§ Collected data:
○ ○ ○ ○ ○
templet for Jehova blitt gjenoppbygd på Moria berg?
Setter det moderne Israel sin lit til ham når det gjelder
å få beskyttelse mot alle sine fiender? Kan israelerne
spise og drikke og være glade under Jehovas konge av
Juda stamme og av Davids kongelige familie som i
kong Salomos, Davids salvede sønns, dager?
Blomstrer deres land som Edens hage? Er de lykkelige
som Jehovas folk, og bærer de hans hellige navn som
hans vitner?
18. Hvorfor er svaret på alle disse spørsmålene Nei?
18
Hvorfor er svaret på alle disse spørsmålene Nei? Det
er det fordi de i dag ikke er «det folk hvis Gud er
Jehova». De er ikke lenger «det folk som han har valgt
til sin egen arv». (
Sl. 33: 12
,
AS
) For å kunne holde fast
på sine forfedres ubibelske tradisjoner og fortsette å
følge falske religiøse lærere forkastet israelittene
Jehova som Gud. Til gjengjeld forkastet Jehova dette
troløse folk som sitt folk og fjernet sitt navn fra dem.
○ ○ ○ ○ ○
§ The task:
Extract all lines from the data in which "folk" is found.

§ Task solution:
som Jehovas folk, og bærer de hans hellige navn som
er det fordi de i dag ikke er «det folk hvis Gud er
Jehova». De er ikke lenger «det folk som han har valgt
troløse folk som sitt folk og fjernet sitt navn fra dem.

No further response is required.